The Prophetic Spirit.
It was the prophetic spirit of the Jewish nation embodied in Abraham (not the Midianite, as Budde thinks, nor some Babylonian tribe, as the Assyriologists would have it) which transformed Yhwh, an original tribal deity localized on Sinai and connected with the celestial phenomena of nature, into the God of holiness, "a power not ourselves that maketh for righteousness," the moral governor of the world. Yet this spirit works throughout the Biblical time only in and through a few individuals in each age; again and again the people lapse into idolatry from lack of power to soar to the heights of prophetic vision.
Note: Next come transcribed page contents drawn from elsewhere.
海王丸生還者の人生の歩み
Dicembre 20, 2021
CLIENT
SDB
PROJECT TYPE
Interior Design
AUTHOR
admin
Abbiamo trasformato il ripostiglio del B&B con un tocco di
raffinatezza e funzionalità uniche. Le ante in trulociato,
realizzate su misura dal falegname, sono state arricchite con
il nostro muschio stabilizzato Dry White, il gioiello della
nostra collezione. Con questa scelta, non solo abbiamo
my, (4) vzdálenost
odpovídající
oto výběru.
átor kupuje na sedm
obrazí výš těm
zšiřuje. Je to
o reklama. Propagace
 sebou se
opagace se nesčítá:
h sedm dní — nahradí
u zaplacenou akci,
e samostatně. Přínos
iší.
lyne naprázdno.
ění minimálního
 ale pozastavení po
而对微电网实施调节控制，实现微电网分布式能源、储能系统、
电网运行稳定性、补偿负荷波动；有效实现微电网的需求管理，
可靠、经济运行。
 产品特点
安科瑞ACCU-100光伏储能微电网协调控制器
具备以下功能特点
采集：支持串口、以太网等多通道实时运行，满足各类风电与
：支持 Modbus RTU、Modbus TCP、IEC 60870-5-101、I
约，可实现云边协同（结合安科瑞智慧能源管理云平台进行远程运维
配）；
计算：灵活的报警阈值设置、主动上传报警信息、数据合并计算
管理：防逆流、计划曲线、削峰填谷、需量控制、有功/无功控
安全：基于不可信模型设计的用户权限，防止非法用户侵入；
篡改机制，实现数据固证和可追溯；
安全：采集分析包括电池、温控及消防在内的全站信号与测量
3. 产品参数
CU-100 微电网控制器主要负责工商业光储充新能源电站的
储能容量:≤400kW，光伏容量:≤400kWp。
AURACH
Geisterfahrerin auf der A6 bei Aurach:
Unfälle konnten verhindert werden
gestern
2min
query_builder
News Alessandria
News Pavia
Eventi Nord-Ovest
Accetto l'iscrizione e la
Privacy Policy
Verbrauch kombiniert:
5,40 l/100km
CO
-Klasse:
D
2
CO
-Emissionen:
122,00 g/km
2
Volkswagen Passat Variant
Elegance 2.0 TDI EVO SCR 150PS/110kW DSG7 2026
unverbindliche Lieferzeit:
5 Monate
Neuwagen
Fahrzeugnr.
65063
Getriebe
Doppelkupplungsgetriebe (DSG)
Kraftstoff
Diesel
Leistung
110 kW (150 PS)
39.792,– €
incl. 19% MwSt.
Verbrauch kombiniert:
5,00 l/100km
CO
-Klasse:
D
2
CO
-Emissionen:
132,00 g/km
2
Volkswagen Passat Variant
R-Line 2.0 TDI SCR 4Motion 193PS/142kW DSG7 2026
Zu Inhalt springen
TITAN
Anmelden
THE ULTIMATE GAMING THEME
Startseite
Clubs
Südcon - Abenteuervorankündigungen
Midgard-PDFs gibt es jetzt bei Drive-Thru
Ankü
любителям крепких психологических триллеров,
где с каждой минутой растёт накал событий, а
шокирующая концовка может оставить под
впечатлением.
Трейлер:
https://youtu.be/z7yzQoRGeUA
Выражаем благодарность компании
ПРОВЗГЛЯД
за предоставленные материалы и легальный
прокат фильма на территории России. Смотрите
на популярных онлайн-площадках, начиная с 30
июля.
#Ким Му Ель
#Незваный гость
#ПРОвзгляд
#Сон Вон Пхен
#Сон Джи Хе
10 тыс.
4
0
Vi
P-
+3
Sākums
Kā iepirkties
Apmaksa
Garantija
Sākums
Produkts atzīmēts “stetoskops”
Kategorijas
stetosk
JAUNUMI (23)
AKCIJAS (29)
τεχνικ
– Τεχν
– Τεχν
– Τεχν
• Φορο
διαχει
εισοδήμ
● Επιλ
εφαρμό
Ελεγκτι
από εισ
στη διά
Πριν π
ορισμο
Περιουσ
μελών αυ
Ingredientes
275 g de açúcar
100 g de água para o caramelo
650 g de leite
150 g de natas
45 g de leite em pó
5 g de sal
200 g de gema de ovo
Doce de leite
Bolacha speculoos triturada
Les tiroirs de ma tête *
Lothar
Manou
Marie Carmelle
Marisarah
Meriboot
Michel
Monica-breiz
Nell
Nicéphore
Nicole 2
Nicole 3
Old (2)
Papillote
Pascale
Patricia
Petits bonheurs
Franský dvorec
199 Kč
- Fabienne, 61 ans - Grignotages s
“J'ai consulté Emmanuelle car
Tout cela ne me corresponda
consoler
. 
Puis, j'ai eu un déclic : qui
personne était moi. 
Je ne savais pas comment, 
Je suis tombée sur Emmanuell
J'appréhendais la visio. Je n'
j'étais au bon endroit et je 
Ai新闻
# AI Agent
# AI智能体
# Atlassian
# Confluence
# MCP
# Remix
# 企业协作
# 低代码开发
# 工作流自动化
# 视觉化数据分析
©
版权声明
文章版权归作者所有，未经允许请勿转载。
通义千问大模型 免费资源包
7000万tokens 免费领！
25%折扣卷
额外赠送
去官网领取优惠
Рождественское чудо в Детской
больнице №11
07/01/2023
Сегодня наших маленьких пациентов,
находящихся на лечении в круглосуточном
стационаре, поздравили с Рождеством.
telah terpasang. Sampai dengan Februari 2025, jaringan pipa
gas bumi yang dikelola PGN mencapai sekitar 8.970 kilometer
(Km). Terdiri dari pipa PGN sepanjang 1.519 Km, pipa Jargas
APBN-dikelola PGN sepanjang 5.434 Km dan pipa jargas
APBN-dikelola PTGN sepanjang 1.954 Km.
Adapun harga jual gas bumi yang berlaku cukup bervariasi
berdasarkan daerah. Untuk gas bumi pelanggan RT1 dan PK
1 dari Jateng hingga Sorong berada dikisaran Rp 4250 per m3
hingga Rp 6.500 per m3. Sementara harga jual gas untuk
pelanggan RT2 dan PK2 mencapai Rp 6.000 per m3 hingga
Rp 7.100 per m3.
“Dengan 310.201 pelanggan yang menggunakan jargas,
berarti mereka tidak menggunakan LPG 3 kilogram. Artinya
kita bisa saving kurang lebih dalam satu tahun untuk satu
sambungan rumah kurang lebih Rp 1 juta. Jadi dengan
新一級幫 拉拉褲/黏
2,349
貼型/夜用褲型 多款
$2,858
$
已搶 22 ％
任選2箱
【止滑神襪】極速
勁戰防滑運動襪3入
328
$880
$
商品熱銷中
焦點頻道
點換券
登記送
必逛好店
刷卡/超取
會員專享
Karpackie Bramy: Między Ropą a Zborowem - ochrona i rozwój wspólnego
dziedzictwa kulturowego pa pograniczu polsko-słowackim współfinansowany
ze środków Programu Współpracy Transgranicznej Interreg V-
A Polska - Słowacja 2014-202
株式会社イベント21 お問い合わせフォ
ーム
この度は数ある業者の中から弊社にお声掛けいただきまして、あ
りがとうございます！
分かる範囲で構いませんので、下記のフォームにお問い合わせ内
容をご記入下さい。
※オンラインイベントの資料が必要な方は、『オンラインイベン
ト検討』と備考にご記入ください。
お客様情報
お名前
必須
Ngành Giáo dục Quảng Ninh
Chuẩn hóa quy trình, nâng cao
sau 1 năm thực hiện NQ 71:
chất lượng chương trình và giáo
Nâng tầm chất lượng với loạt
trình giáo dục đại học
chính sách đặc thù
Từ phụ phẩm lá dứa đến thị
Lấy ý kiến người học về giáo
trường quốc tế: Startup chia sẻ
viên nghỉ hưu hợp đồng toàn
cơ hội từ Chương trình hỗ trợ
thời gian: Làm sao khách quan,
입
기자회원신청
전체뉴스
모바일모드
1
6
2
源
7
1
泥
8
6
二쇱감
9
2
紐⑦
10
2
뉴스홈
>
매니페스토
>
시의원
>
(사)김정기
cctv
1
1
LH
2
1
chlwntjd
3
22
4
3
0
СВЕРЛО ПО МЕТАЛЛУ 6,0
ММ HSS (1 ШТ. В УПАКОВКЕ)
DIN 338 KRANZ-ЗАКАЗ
Only in the small Judean kingdom with the help of the Deuteronomic Book of the Law the beginning is made, and finally through Ezra the foundation is laid for the realization of the plan of "a kingdom of priests and a holy nation."
But while thus the people were won, and the former propensity to idolatry, the "yeẓer ha-ra'," was banished forever by the power of the men of the Great Synagogue (Yoma 69b), the light of prophetic universalism became dim. Still it found its utterance in the Synagogue with its liturgy, in the Psalms, in the Books of Jonah and Job, in the Books of Wisdom, and most singularly in the hafṭarah read on Sabbath and holy days often to voice the prophetic view concerning sacrifice and ritual in direct antagonism to the Mosaic precepts. Here, too, "the Holy Spirit" was at work (see Inspiration; Synagogue). It created Pharisaism in opposition to Sadducean insistence upon the letter of the Law; and the day when the injunction "an eye for an eye, and a tooth for a tooth" was abrogated, and the rationalistic interpretation of the Scribes was substituted therefor, was celebrated as a triumph of reason (Megillat Ta'an. iv. 1). While the legalists beheld God's majesty confined to "the four ells of the Halakah" (Ber. 8a), the Haggadah unfolded the spirit of freedom and progress; and when mysticism in the East threatened to benumb the spirit, philosophy under Arabian influence succeeded in enlarging the mental horizon of Judaism anew.
Thus Judaism presents two streams or currents of thought ever running parallel to each other: the one conservative, the other progressive and liberal; the one accentuating the national and ritualistic, the other the cosmopolitan and spiritual, elements; mysticism here and rationalism there, these together forming the centripetal and centrifugal forces of Judaism to keep it in continuous progress upon its God-appointed track.
Judaism, parent of both Christianity and Islam, holds forth the pledge and promise of the unity of the two ("Yad," Melakim, xi. 4; "Cuzari," iv. 23; see Jew. Encyc. iv. 56, s.v. Christianity), as it often stood as mediator between Church and Mosque during the Middle Ages (see Disputations and Judah ha-Levi). In order to be able to "unite all mankind into one bond" (New-Year's liturgy and Gen. R. lxxx viii.), it must form "one bond" (Lev. R. xxx.). It must, to use Isaiah's words, constitute a tree ever pruned while "the holy seed is the substance thereof" (Isa. vi. 13); its watchword being: "Not by might, nor by power, but by my spirit, saith the Lord of hosts" (Zech. iv. 6).